CAPTCHA the Internet
Posted by Tom on February 21st, 2006
CAPTCHA (an acronym for “Completely Automated Public Turing test to tell Computers and Humans Apart”) has been on my mind ever since Phil Windley suggested a graphical CAPTCHA would make a good web service. I thought there might be those willing to pay to use it. Well, it’s been done.
There is a need for this type of test. Yahoo! and Hotmail use a CAPTCHA to stave off spammers when a user requests an email account. I suspect the most common use on other sites is an attempt block automated comment spam in blogs.
CAPTCHA excludes legitimate users
As the W3C points out graphical CAPTCHAs are a significant barrier to low-vision and blind users. Those with learning disabilities, such as dyslexia, may also be adversely affected. As visual CAPTCHAs become more sophisticated, busy, patterned background becomes more of an issue for color-blind users.

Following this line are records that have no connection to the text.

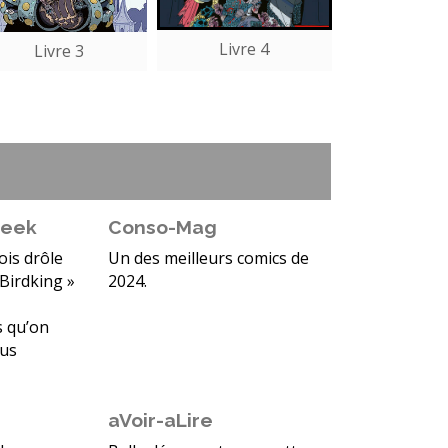
Livre 4
Livre 3
geek
Conso-Mag
ois drôle
Un des meilleurs comics de
 Birdking »
2024.
s qu’on
lus
aVoir-aLire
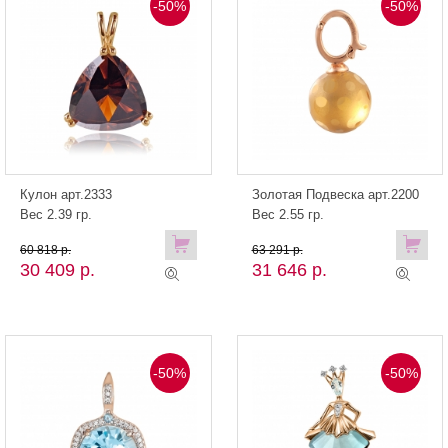
-50%
-50%
Кулон арт.2333
Золотая Подвеска арт.2200
Вес 2.39 гр.
Вес 2.55 гр.
60 818 р.
63 291 р.
30 409 р.
31 646 р.
-50%
-50%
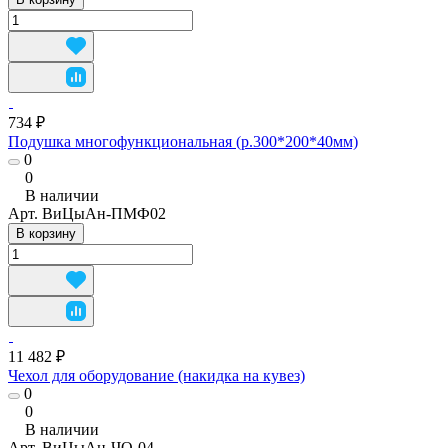
734 ₽
Подушка многофункциональная (р.300*200*40мм)
0
0
В наличии
Арт.
ВиЦыАн-ПМФ02
В корзину
11 482 ₽
Чехол для оборудование (накидка на кувез)
0
0
В наличии
Арт.
ВиЦыАн-ЧО-04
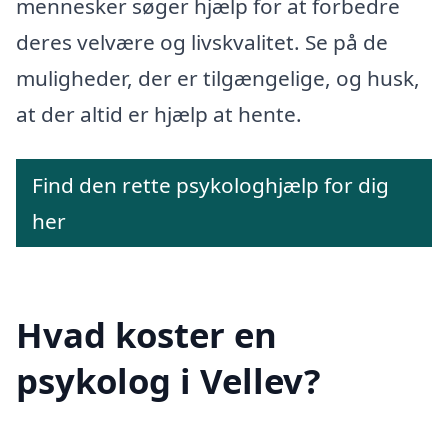
mennesker søger hjælp for at forbedre
deres velvære og livskvalitet. Se på de
muligheder, der er tilgængelige, og husk,
at der altid er hjælp at hente.
Find den rette psykologhjælp for dig
her
Hvad koster en
psykolog i Vellev?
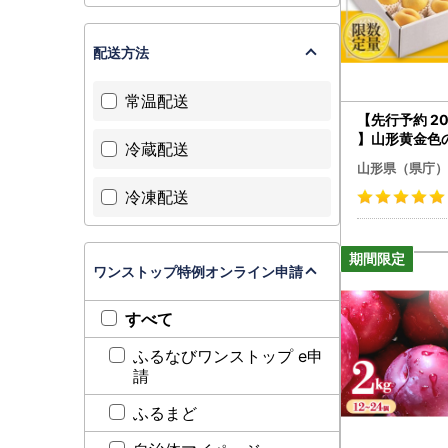
配送方法
常温配送
【先行予約 2
】山形黄金色の
冷蔵配送
品 2kg FSY-2
山形県（県庁）
冷凍配送
ワンストップ特例オンライン申請
すべて
ふるなびワンストップ e申
請
ふるまど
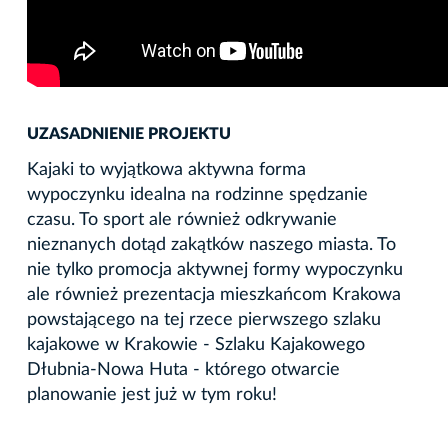
UZASADNIENIE PROJEKTU
Kajaki to wyjątkowa aktywna forma
wypoczynku idealna na rodzinne spędzanie
czasu. To sport ale również odkrywanie
nieznanych dotąd zakątków naszego miasta. To
nie tylko promocja aktywnej formy wypoczynku
ale również prezentacja mieszkańcom Krakowa
powstającego na tej rzece pierwszego szlaku
kajakowe w Krakowie - Szlaku Kajakowego
Dłubnia-Nowa Huta - którego otwarcie
planowanie jest już w tym roku!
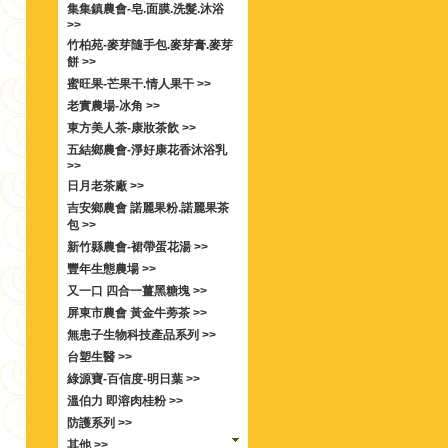
集集鎮農會-皂.面膜.洗髮.沐浴
>>
竹柏苑-麥芽隨手包.麥芽膏.麥芽
餅 >>
蜜旺果-芒果干.情人果干 >>
老實農場-冰角 >>
東方美人茶-康妝茶飲 >>
五結鄉農會-淨好康花香沐浴乳
>>
日月老茶廠 >>
吉安鄉農會 諾麗果粉.諾麗果茶
包 >>
新竹縣農會-裙帶蛋花湯 >>
豐年生態農場 >>
又一口 四合一薑黑糖塊 >>
屏東市農會 黃金牛蒡茶 >>
無患子生物科技產品系列 >>
台塑生醫 >>
綠源寶-百信度-明日葉 >>
溫伯力 即溶肉桂粉 >>
防護系列 >>
其他 >>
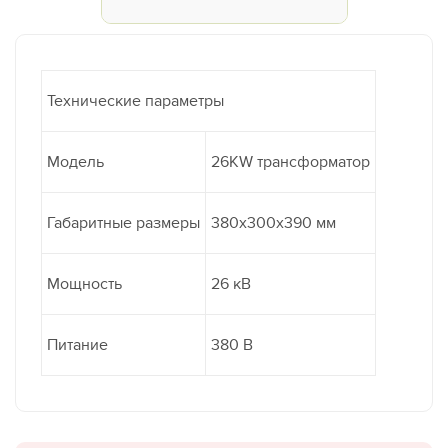
Технические параметры
Модель
26KW трансформатор
Габаритные размеры
380х300х390 мм
Мощность
26 кВ
Питание
380 В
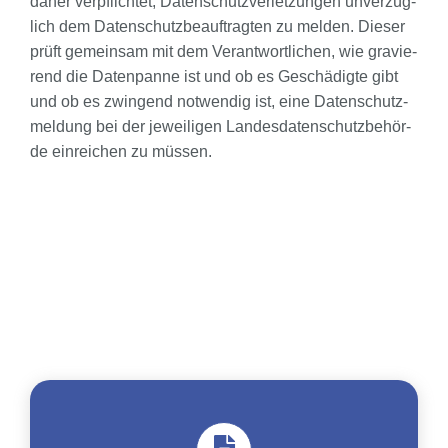
daher ver­pflich­tet, Daten­schutz­ver­let­zun­gen unver­züg­
lich dem Daten­schutz­be­auf­trag­ten zu mel­den. Die­ser
prüft gemein­sam mit dem Ver­ant­wort­li­chen, wie gra­vie­
rend die Daten­pan­ne ist und ob es Geschä­dig­te gibt
und ob es zwin­gend not­wen­dig ist, eine Daten­schutz­
mel­dung bei der jewei­li­gen Lan­des­da­ten­schutz­be­hör­
de ein­rei­chen zu müssen.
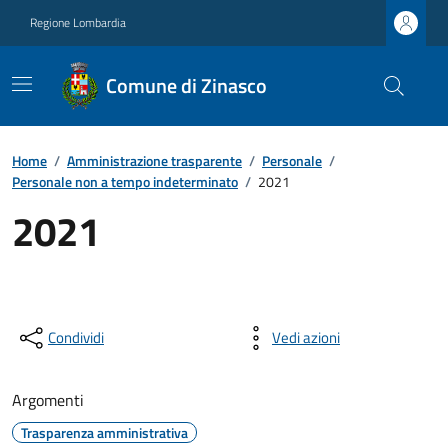
Regione Lombardia
Comune di Zinasco
Home
/
Amministrazione trasparente
/
Personale
/
Personale non a tempo indeterminato
/
2021
2021
Condividi
Vedi azioni
Argomenti
Trasparenza amministrativa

The U.S. Census Bureau estimated that in 1997 about 7.7 million Americans had difficulty seeing the words and letters in an ordinary newspaper. The American Foundation for the blind reported about 5 in 1,000 Americans are legally blind, and gives a low estimate of 1.5 million visually impaired computer users. That’s a fairly significant potential market to ignore.
Requiring users to interpret a visual CAPTCHA may lead to legal challenges. Earlier this month, the National Federation for the Blind filed suit against Target, claiming target.com discriminates by not being accessible to visually impaired users.
Audio CAPTCHA
Some companies are experimenting with audio CAPTCHAs, spelling out random letters with random noise in the background. However, aural disabilities are more common than visual ones, so the approach isn’t really more accessible. Speech recognition software is more advanced than character recognition, so the purported purpose of differentiating between humans and computers is not filled anyway.
CAPTCHA is broken
Several projects to crack common visual CAPTCHA algorithms, particularly The CAPTCHA Project (by the Carnegie Mellon School of Computer Science), the UC Berkeley Computer Vision Group, and Sam Hocevar’s PWNtcha, have had good success. Howard Yeend demonstrated a vulnerability in several public algorithms where he could reuse a solution several thousand times after manually solving it once.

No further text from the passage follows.